# Your goal
Look below for lines that hold the string "Камчатнов" and copy each one.

# Given data
········

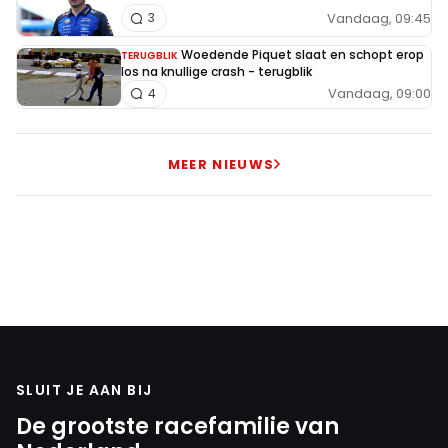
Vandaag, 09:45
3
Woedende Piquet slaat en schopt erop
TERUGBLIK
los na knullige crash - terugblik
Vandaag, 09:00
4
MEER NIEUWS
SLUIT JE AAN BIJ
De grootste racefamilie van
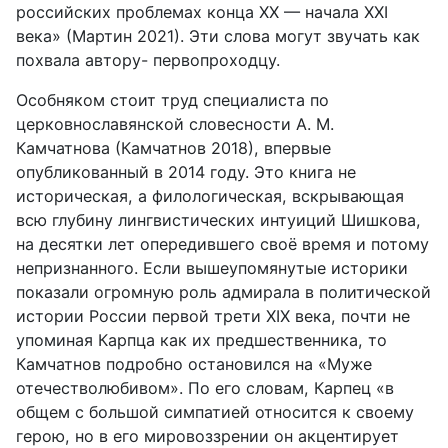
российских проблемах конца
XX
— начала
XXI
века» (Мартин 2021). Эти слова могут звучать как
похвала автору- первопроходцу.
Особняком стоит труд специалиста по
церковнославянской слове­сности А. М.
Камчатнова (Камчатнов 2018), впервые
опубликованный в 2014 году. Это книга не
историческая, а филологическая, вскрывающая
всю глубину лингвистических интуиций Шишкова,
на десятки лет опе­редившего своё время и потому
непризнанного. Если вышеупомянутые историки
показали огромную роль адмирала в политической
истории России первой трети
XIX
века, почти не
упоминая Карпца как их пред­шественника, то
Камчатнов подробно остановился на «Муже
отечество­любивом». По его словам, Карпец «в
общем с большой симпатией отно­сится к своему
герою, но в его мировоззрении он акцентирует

········

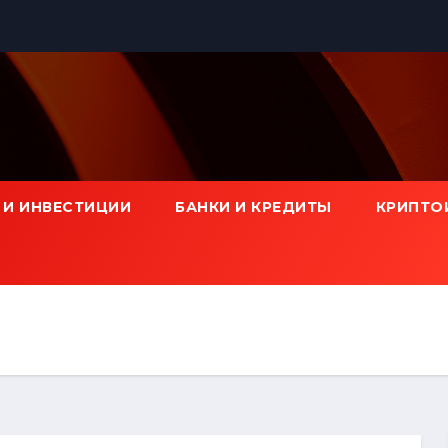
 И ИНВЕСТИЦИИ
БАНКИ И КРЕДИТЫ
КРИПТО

········

# Answer space
Камчатнова (Камчатнов 2018), впервые
Камчатнов подробно остановился на «Муже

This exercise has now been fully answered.